# TASK PROMPT:
In the data that follows, how many lines contain the word "ベンドア系"? Give only that number.

# MATERIAL FOR THIS EXERCISE:
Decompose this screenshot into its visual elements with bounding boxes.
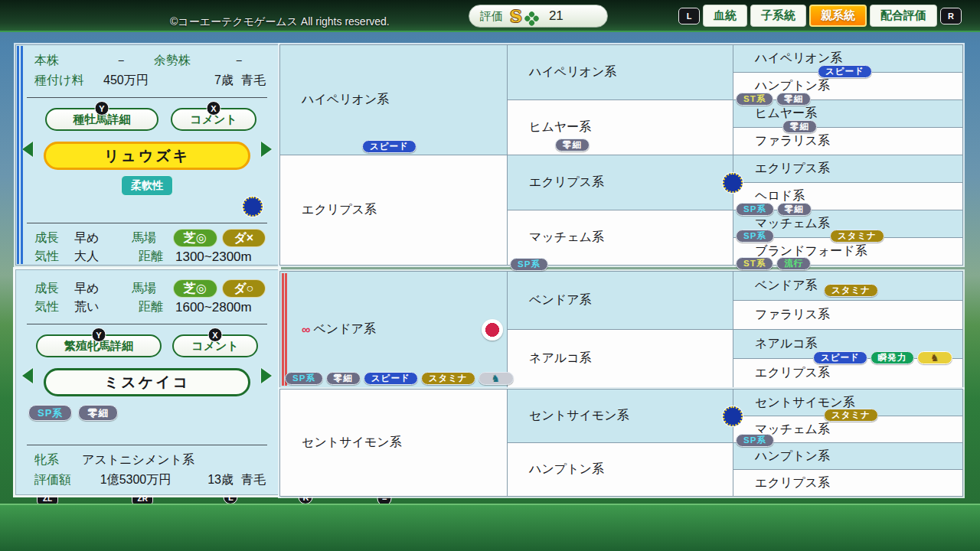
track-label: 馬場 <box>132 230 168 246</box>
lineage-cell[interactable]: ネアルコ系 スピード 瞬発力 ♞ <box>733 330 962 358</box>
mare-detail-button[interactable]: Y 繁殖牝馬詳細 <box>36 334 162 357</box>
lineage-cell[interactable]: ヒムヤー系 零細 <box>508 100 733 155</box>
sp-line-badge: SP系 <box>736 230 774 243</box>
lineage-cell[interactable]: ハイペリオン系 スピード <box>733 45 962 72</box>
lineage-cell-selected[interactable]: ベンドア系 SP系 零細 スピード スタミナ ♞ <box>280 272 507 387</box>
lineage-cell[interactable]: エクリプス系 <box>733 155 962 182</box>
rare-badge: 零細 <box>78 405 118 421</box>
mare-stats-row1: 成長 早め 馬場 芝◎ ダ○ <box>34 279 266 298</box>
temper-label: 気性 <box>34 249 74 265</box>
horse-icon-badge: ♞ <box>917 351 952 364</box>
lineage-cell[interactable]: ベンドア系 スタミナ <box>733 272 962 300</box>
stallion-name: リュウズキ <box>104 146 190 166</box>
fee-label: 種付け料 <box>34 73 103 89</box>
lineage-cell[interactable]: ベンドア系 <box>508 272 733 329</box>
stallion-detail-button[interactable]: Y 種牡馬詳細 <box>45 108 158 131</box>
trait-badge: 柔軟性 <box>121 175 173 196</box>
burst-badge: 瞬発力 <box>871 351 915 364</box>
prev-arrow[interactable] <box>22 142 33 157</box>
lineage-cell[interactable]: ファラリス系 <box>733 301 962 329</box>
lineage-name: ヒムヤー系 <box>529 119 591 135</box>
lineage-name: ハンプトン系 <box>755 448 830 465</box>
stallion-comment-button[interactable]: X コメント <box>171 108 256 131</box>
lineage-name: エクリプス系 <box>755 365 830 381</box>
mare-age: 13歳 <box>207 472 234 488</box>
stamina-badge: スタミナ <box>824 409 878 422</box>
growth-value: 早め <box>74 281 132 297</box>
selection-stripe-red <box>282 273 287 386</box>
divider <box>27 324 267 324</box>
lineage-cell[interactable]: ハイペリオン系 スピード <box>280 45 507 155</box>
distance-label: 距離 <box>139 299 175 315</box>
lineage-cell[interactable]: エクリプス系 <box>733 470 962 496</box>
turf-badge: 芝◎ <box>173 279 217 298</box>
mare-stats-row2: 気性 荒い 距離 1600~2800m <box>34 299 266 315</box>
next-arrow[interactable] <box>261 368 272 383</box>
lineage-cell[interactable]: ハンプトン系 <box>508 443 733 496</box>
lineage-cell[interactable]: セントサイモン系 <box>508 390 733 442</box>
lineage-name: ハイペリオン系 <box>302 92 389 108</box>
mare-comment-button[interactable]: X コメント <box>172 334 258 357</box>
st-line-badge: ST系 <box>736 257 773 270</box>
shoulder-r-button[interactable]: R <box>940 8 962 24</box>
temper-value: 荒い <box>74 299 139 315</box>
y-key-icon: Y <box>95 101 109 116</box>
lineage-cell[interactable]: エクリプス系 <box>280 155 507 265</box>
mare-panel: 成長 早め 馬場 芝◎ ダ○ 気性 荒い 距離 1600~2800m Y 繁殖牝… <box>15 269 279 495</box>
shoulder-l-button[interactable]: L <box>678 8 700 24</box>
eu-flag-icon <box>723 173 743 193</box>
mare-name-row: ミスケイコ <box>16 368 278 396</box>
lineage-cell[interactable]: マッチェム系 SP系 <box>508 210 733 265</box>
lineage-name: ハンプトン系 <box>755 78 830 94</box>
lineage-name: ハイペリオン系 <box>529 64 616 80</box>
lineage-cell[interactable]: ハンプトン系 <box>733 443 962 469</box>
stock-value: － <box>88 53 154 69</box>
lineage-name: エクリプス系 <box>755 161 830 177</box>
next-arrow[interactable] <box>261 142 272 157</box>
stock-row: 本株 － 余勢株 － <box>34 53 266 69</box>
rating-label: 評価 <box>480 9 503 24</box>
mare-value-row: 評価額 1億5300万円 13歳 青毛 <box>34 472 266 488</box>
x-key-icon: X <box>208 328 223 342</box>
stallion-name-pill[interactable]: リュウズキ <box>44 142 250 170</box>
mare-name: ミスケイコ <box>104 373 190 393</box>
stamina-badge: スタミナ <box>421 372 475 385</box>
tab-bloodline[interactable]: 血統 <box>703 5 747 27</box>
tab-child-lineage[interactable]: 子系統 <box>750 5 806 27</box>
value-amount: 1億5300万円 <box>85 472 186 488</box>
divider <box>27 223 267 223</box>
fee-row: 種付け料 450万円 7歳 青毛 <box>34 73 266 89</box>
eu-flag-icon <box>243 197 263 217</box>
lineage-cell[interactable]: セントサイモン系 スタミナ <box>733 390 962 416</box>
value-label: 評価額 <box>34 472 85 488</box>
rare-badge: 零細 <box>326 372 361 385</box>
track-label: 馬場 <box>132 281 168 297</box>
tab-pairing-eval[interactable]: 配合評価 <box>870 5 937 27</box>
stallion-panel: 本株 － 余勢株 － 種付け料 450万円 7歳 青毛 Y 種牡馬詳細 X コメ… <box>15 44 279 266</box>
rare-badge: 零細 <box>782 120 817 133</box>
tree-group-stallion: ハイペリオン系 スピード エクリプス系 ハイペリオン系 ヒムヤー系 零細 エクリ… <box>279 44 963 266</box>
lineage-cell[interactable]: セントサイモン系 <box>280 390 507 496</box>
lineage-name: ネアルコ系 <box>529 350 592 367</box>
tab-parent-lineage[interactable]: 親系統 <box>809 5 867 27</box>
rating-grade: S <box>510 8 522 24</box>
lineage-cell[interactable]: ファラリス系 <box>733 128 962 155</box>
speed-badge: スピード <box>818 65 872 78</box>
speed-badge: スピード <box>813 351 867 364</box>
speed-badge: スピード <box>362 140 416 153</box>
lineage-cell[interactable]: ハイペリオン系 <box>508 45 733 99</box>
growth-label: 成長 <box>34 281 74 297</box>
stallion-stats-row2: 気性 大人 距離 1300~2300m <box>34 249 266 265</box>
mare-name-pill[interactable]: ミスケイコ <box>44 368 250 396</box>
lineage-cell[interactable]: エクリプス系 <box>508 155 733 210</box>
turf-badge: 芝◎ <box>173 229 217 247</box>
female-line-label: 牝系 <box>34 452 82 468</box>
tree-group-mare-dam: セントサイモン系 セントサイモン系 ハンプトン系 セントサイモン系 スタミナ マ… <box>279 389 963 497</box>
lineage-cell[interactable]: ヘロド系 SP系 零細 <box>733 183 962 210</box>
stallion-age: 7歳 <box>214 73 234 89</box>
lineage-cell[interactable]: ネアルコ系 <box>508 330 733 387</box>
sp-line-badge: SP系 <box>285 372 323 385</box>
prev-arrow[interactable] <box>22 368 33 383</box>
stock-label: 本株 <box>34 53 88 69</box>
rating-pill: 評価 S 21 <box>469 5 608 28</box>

# FINISHED EXERCISE:
3